* _DATA EXCERPTS_
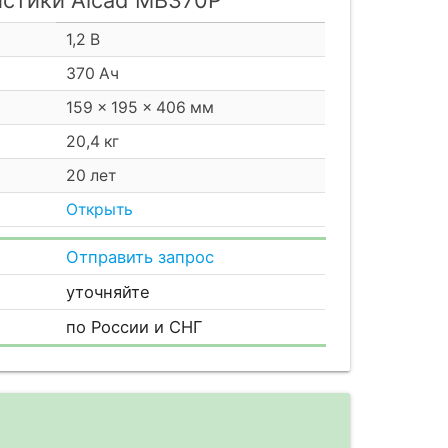
1,2 В
370 Ач
159 × 195 × 406 мм
20,4 кг
20 лет
Открыть
Отправить запрос
уточняйте
по России и СНГ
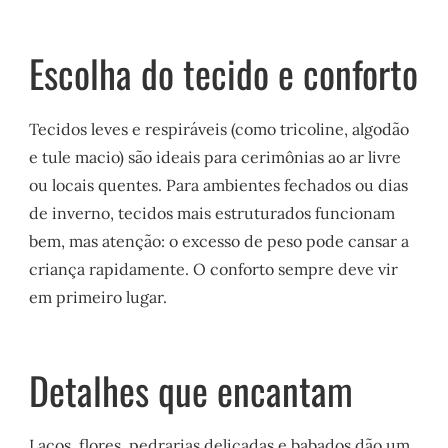
Escolha do tecido e conforto
Tecidos leves e respiráveis (como tricoline, algodão
e tule macio) são ideais para cerimônias ao ar livre
ou locais quentes. Para ambientes fechados ou dias
de inverno, tecidos mais estruturados funcionam
bem, mas atenção: o excesso de peso pode cansar a
criança rapidamente. O conforto sempre deve vir
em primeiro lugar.
Detalhes que encantam
Laços, flores, pedrarias delicadas e babados dão um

* _TASK DETAILS_
Every line of the listing above that contains "conforto" is to be copied.

* _RESPONSE TO THIS EXERCISE_
Escolha do tecido e conforto
criança rapidamente. O conforto sempre deve vir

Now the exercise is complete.